> _TASK OBJECTIVE_
Lines with the string "Católica" must each be copied from the listing.

= Beginning of Section =

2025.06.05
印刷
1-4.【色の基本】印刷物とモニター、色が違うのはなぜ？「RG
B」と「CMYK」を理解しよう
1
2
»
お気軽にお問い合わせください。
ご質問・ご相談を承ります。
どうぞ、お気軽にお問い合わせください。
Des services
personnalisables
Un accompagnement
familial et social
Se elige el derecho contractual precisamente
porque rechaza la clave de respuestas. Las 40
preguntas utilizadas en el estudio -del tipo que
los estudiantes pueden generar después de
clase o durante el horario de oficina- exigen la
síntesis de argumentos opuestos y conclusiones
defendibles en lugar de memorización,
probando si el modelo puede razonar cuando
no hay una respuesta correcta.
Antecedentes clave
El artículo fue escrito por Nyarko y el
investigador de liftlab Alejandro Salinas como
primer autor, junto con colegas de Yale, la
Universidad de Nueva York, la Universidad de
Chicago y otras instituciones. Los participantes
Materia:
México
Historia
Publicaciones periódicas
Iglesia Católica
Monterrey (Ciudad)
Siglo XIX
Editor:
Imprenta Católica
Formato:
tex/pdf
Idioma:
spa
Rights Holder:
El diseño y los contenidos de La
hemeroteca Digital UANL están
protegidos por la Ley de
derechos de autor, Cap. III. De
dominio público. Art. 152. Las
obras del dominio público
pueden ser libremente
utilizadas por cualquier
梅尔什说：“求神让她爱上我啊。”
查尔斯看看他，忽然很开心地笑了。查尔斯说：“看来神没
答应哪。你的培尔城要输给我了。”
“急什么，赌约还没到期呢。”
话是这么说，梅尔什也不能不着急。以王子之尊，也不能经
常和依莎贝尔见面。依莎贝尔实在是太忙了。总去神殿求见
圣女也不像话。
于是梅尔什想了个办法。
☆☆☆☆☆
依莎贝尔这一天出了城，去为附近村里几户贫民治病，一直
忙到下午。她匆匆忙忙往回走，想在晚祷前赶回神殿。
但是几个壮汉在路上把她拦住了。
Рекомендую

= End of Section =

> _RESPONSE BOX_
Iglesia Católica
Imprenta Católica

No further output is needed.